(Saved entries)
|---|

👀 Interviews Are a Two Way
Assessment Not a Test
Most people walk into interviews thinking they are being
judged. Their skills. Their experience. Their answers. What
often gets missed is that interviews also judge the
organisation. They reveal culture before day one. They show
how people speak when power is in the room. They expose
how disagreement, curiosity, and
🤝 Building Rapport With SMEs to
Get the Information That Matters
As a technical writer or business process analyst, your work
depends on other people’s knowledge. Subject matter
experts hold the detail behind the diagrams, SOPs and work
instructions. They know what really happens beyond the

|---|

* **DIRECTIONS FOR THIS TASK**
The span to give again runs from the line with "With SMEs to" through the last line of the records above; reproduce it exactly and nothing more.

* **SOLUTION FOR THIS TASK**
🤝 Building Rapport With SMEs to
Get the Information That Matters
As a technical writer or business process analyst, your work
depends on other people’s knowledge. Subject matter
experts hold the detail behind the diagrams, SOPs and work
instructions. They know what really happens beyond the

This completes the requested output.